ロビンの実家からマンハッタンに戻ってすぐに、ユニオン・スクエアの"Barnes & Nobles"(大きな書店)で、初めの晩に目にした"Wallpaper" 誌の同じ号を購入し、その足で図書館へ行き、ニューヨークと東京のプロダクトデザインが学べる学校を探しあげた。
その後、ニューヨークではアートやデザインに関連する授業を聴講したり、街の空気を吸収することに勤しんだ。

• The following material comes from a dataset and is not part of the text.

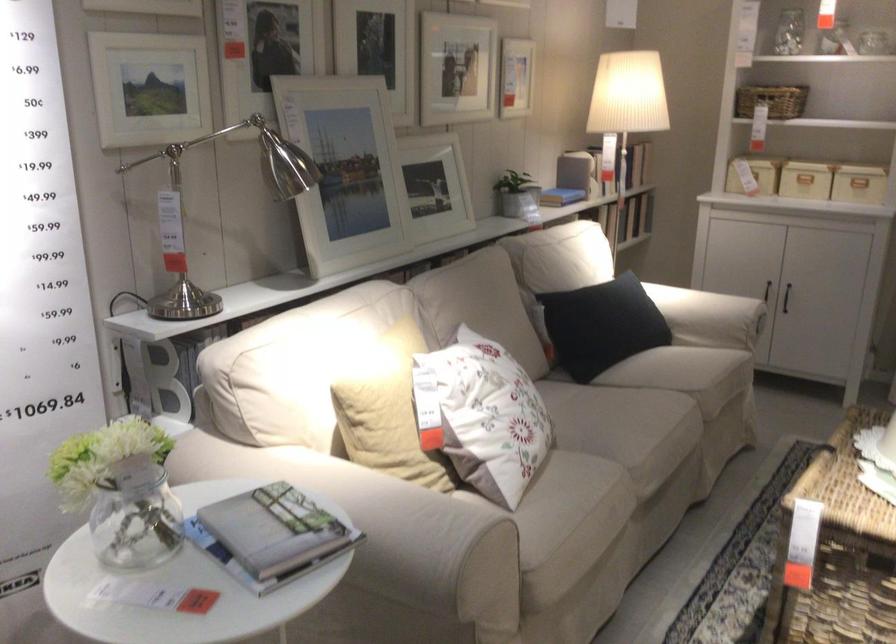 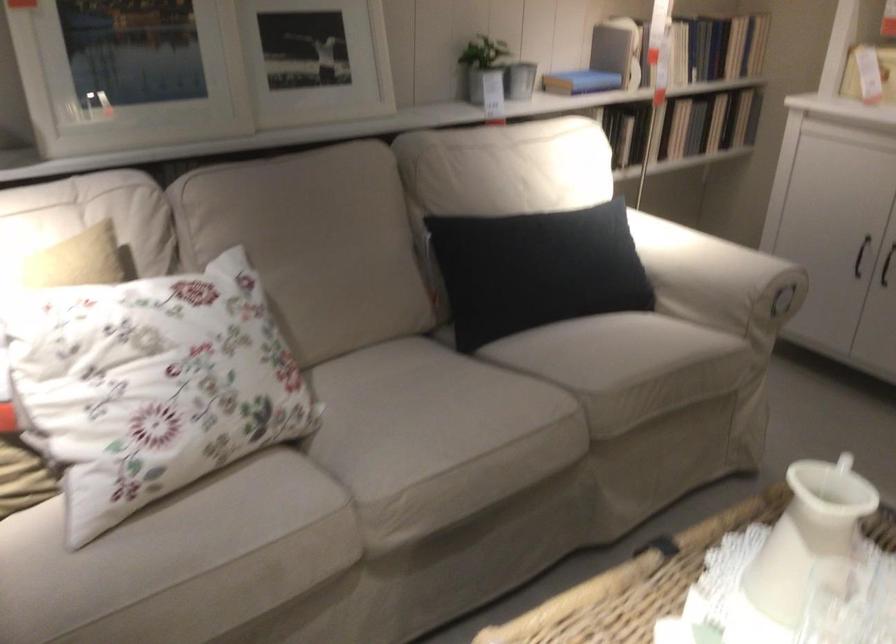 Locate, in the second image, the point that corresponds to [722,307] in the first image.

(717, 279)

帰国してからは、その時図書館で調べたデザイン学校のプロダクトデザイン科を受けて、入学・卒業し、デザイナーとして就職した。その後またひょんなことから、今度は活版印刷を理由に渡米して5年の滞在を経て帰国し、今に至るのだが、目を細く絞って振り返ってみると、多少ジグザグはしているものの、あの日雑誌をめくったときに「私はここがいい」と決めた領域には居るように思える。
微弱な電波にピピッと過剰に反応する思い込みと、小さな旅が重なって、今の私がいる。
この狂ったアンテナは、ちょっと大事にしたいと思う。